Creating a Machine Learning API
Learning Objectives
- You know how to deploy a machine learning model to a container and use it in a web application.
Given a machine learning model stored to a file with joblib
, we can create a container that runs a server and uses the model to make predictions. For Python, there are a range of web frameworks available, such as Flask and FastAPI.
Note that this is a simplified example. In a real-world scenario, you would need to consider additional factors such as security, error handling, and performance optimization.
Creating an inference API
As we haven’t worked with the walking skeleton for a while, it’s good to get back to it. First, in the folder of the walking skeleton, create a folder called inference-api
. This will contain the code for our inference API.
The term inference API refers to an API that serves a machine learning model for inference, i.e., making predictions based on input data. It typically exposes endpoints that allow clients to send data to the model and receive predictions in response.
Create three files to the folder: app.py
, requirements.txt
, and Dockerfile
. The app.py
file will contain the code for the API, the requirements.txt
file is used to specify the Python dependencies for the project, and the Dockerfile
will contain the instructions to build the container.
First, add the following content to the requirements.txt
file:
fastapi==0.115.12
joblib==1.4.2
pandas==2.2.3
scikit-learn==1.6.1
uvicorn==0.34.0
Each of the above are commonly used Python libraries for building web applications and machine learning models. The fastapi
library is used to create the web API, joblib
is used to load the machine learning model, pandas
is used for data manipulation, scikit-learn
is used for machine learning, and uvicorn
is used as the ASGI server to run the FastAPI application.
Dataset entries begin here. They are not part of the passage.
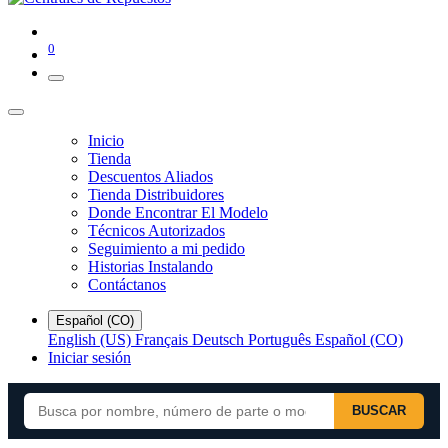
0
Inicio
Tienda
Descuentos Aliados
Tienda Distribuidores
Donde Encontrar El Modelo
Técnicos Autorizados
Seguimiento a mi pedido
Historias Instalando
Contáctanos
Español (CO)
English (US)
Français
Deutsch
Português
Español (CO)
Iniciar sesión
BUSCAR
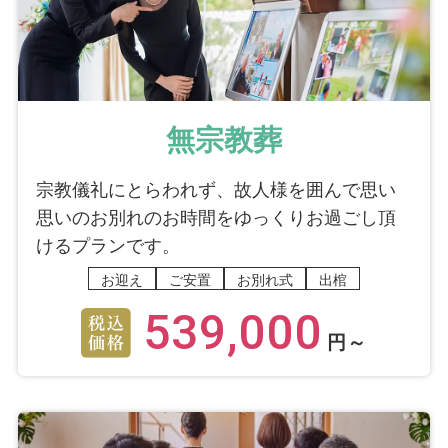
無宗教葬
宗教儀礼にとらわれず、故人様を囲んで思い
思いのお別れのお時間をゆっくりお過ごし頂
けるプランです。
お迎え
ご安置
お別れ式
出棺
539,000
円～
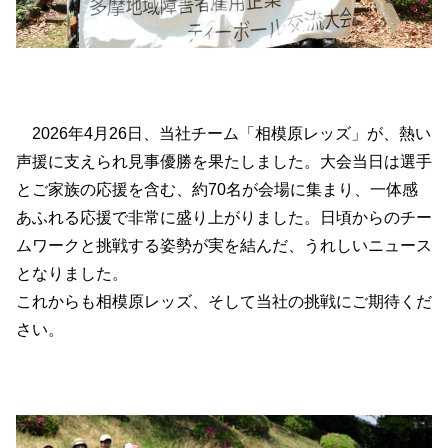
2026年4月26日、当社チーム「相模原レッズ」が、熱い
声援に支えられ見事優勝を果たしました。大会当日は選手
とご家族の応援を含む、約70名が会場に集まり、一体感
あふれる応援で非常に盛り上がりました。日頃からのチー
ムワークと挑戦する姿勢が実を結んだ、うれしいニュース
となりました。
これからも相模原レッズ、そして当社の挑戦にご期待くだ
さい。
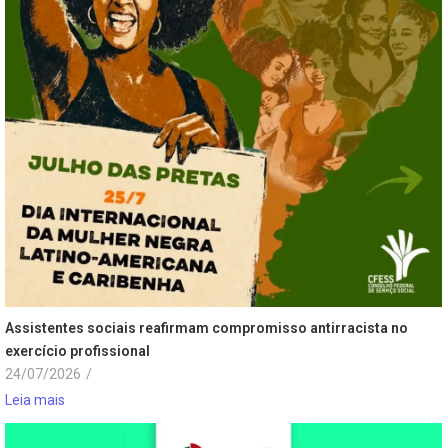
Assistentes sociais reafirmam compromisso antirracista no
exercício profissional
24/07/2026
/
Leia mais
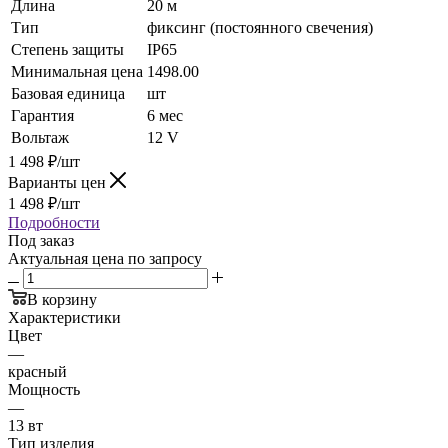
Длина
20 м
Тип
фиксинг (постоянного свечения)
Степень защиты
IP65
Минимальная цена
1498.00
Базовая единица
шт
Гарантия
6 мес
Вольтаж
12 V
1 498
₽
/шт
Варианты цен
1 498
₽
/шт
Подробности
Под заказ
Актуальная цена по запросу
В корзину
Характеристики
Цвет
—
красный
Мощность
—
13 вт
Тип изделия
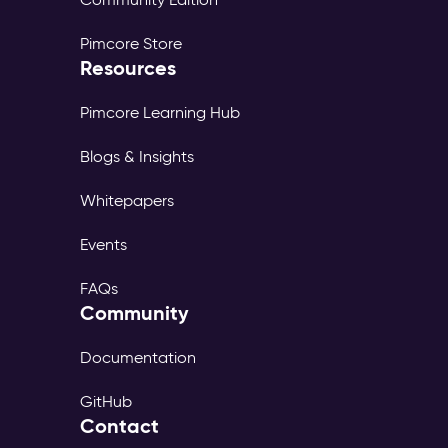
Pimcore Store
Resources
Pimcore Learning Hub
Blogs & Insights
Whitepapers
Events
FAQs
Community
Documentation
GitHub
Contact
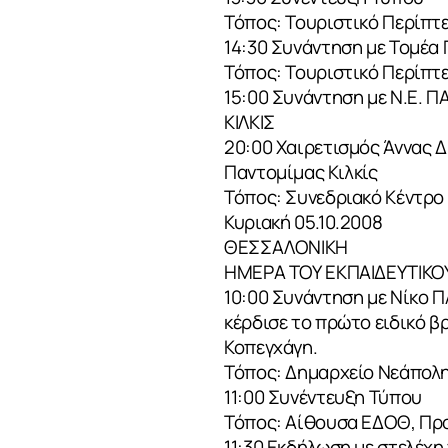
Τόπος: Τουριστικό Περίπτ
14:30 Συνάντηση με Τομέα 
Τόπος: Τουριστικό Περίπτ
ΣΧΕΤΙΚΑ
15:00 Συνάντηση με Ν.Ε. 
ΚΙΛΚΙΣ
20:00 Χαιρετισμός Άννας 
Παντομίμας Κιλκίς
ΝΕΑ
Τόπος: Συνεδριακό Κέντρο 
Κυριακή 05.10.2008
ΘΕΣΣΑΛΟΝΙΚΗ
ΗΜΕΡΑ ΤΟΥ ΕΚΠΑΙΔΕΥΤΙΚΟ
ΕΠΙΚΟΙΝΩΝ
10:00 Συνάντηση με Νίκο 
κέρδισε το πρώτο ειδικό 
Κοπεγχάγη.
Τόπος: Δημαρχείο Νεάπολ
11:00 Συνέντευξη Τύπου
Τόπος: Αίθουσα ΕΔΟΘ, Προ
11:30 Εκδήλωση με στελέχη 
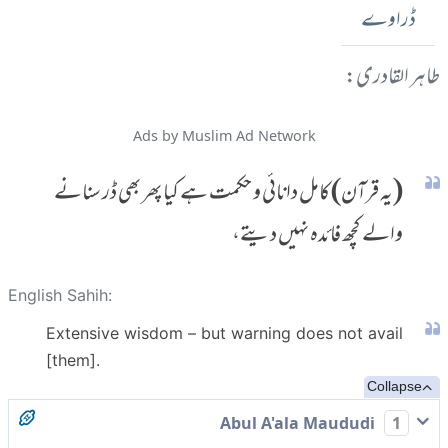
ڈراوے
طاہر القادری:
Ads by Muslim Ad Network
(یہ قرآن) کامل دانائی و حکمت ہے کیا پھر بھی ڈر سنانے
والے کچھ فائدہ نہیں دیتے،
English Sahih:
Extensive wisdom – but warning does not avail
[them].
Collapse
Abul A'ala Maududi
1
Then, add the following code to the app.py
file:
from fastapi import FastAPI, Request
import joblib
import pandas as pd
server = FastAPI()
model = joblib.load("model.joblib")
@server.post("/inference-api/predict")
async def predict(request: Request):
data = await request.json()
input_data = pd.DataFrame({
'exercise': [data.get("exercise")],
'code': [data.get("code")]
})
prediction = model.predict(input_data)[0]
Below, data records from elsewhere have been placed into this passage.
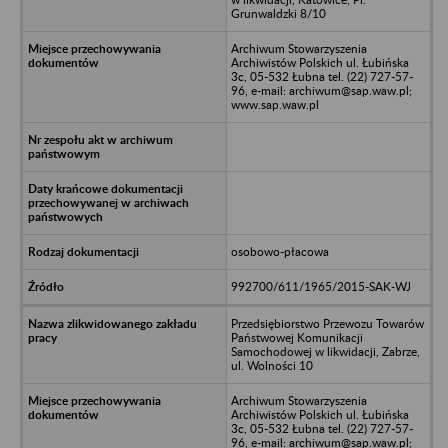
Grunwaldzki 8/10
Archiwum Stowarzyszenia
Archiwistów Polskich ul. Łubińska
3c, 05-532 Łubna tel. (22) 727-57-
96, e-mail: archiwum@sap.waw.pl;
www.sap.waw.pl
osobowo-płacowa
992700/611/1965/2015-SAK-WJ
Przedsiębiorstwo Przewozu Towarów
Państwowej Komunikacji
Samochodowej w likwidacji, Zabrze,
ul. Wolności 10
Archiwum Stowarzyszenia
Archiwistów Polskich ul. Łubińska
3c, 05-532 Łubna tel. (22) 727-57-
96, e-mail: archiwum@sap.waw.pl;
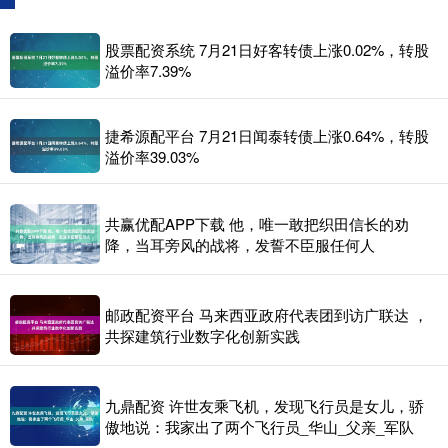
股票配资系统 7月21日好客转债上涨0.02%，转股
溢价率7.39%
捷希源配平台 7月21日闻泰转债上涨0.64%，转股
溢价率39.03%
共赢优配APP下载 他，唯一敢把织田信长的劝
降，当耳旁风的战将，发誓不臣服任何人
邮政配资平台 马来西亚政府代表团到访广联达 ，
共探建筑行业数字化创新实践
九鼎配资 许世友乘飞机，发现飞行员是女儿，骄
傲地说：我家出了两个飞行员_华山_父亲_军队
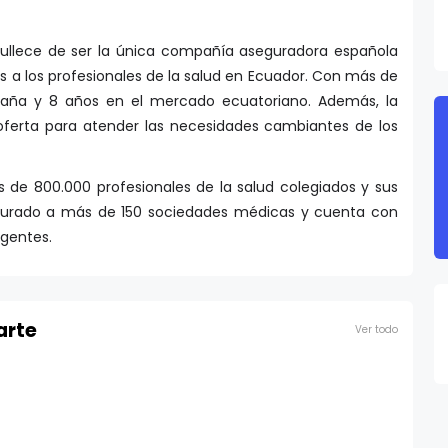
ullece de ser la única compañía aseguradora española
s a los profesionales de la salud en Ecuador. Con más de
paña y 8 años en el mercado ecuatoriano. Además, la
ferta para atender las necesidades cambiantes de los
 de 800.000 profesionales de la salud colegiados y sus
egurado a más de 150 sociedades médicas y cuenta con
igentes.
arte
Ver todo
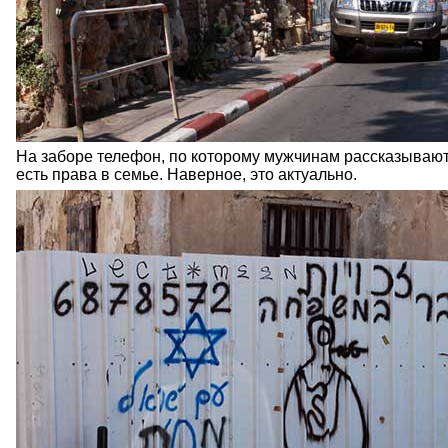
На заборе телефон, по которому мужчинам рассказывают,
есть права в семье. Наверное, это актуально.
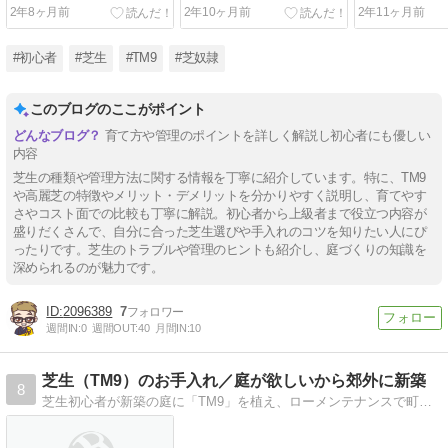
すく解説
メリットはな
2年8ヶ月前
2年10ヶ月前
2年11ヶ月前
#初心者
#芝生
#TM9
#芝奴隷
このブログのここがポイント
育て方や管理のポイントを詳しく解説し初心者にも優しい
内容
芝生の種類や管理方法に関する情報を丁寧に紹介しています。特に、TM9
や高麗芝の特徴やメリット・デメリットを分かりやすく説明し、育てやす
さやコスト面での比較も丁寧に解説。初心者から上級者まで役立つ内容が
盛りだくさんで、自分に合った芝生選びや手入れのコツを知りたい人にぴ
ったりです。芝生のトラブルや管理のヒントも紹介し、庭づくりの知識を
深められるのが魅力です。
2096389
7
週間IN:
0
週間OUT:
40
月間IN:
10
芝生（TM9）のお手入れ／庭が欲しいから郊外に新築
8
芝生初心者が新築の庭に「TM9」を植え、ローメンテナンスで町内一の芝生を目指して奮闘しているブログです。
return {"prediction": prediction}
The above creates a FastAPI server with a single endpoint /inference-api/predict
that accepts a POST request with JSON data. The data is then converted to a Pandas DataFrame, which is used as input to the machine learning model. The prediction is returned as a JSON response.
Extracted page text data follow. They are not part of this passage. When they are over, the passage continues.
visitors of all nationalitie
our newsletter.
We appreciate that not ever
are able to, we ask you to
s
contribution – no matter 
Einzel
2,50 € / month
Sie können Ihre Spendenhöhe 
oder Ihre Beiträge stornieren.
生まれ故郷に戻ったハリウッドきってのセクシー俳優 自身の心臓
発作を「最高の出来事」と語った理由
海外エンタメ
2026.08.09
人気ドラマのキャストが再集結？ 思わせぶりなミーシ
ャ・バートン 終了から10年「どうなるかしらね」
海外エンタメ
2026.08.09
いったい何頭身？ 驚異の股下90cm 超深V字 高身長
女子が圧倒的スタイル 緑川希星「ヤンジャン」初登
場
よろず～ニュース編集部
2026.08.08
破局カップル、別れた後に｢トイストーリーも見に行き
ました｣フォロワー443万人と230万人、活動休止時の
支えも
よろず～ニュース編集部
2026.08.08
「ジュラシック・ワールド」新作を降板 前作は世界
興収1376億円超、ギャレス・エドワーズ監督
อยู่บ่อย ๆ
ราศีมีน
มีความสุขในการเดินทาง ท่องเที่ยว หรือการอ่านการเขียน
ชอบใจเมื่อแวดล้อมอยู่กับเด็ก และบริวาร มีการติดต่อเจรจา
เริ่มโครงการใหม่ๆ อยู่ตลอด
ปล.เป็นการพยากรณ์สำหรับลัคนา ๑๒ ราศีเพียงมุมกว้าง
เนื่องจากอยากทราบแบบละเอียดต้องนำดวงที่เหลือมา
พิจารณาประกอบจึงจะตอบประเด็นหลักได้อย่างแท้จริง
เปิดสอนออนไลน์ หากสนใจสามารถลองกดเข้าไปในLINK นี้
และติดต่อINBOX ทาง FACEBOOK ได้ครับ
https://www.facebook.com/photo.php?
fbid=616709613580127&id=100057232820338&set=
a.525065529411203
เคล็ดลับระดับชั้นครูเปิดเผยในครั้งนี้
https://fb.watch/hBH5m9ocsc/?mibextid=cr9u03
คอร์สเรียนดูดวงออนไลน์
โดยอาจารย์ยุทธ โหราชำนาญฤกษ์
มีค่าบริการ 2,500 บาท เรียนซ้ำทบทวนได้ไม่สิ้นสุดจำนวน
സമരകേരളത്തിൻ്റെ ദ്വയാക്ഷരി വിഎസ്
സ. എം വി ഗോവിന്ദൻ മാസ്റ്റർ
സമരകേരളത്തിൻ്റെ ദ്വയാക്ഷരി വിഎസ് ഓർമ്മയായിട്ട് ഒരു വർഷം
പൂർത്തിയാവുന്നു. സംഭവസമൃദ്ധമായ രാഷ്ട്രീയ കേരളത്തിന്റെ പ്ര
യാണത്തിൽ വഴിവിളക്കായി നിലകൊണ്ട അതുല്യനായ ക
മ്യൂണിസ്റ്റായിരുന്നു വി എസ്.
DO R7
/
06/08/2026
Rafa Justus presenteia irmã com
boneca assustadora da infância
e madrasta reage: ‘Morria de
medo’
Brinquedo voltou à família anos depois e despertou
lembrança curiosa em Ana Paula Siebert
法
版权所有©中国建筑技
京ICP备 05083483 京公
The above API effectively does the same as the example from the previous chapter, but now it is run in a web application and the model is loaded only at the start of the server. This is a common pattern in machine learning applications, where the model is loaded once and used to make predictions for multiple requests.
Finally, add the following content to the Dockerfile
file:
FROM python:3.13-slim
WORKDIR /app
COPY requirements.txt .
RUN pip install --no-cache-dir -r requirements.txt
COPY . .
CMD ["uvicorn", "app:server", "--host", "0.0.0.0", "--port", "8000"]
Above, we use the python:3.13-slim
image as the base image for our container. We then set the working directory to /app
, copy the requirements.txt
file, and install the dependencies. After that, we copy the rest of the files to the container and run the FastAPI server using uvicorn
.
Docker compose
Next, modify the compose.yaml
file in the root of the walking skeleton to include the inference API. We’ll configure the inference API to run in a separate container and expose it through Traefik.
Add the following to the compose.yaml
file:
inference-api:
build: inference-api
restart: unless-stopped
volumes:
- ./inference-api:/app
labels:
- "traefik.enable=true"
- "traefik.http.routers.inference-api-router.entrypoints=web"
- "traefik.http.routers.inference-api-router.rule=PathPrefix(`/inference-api`)"
- "traefik.http.services.inference-api-service.loadbalancer.server.port=8000"
Testing the inference API
To test the inference API, copy the model that you built in the earlier chapter to the inference-api
folder and name at as model.joblib
. This is the model that will be used by the inference API to make predictions.
You may alternatively build the model in the inference API container, but this is not recommended for production use. In production, you would typically build the model in a separate container and then copy it to the inference API container.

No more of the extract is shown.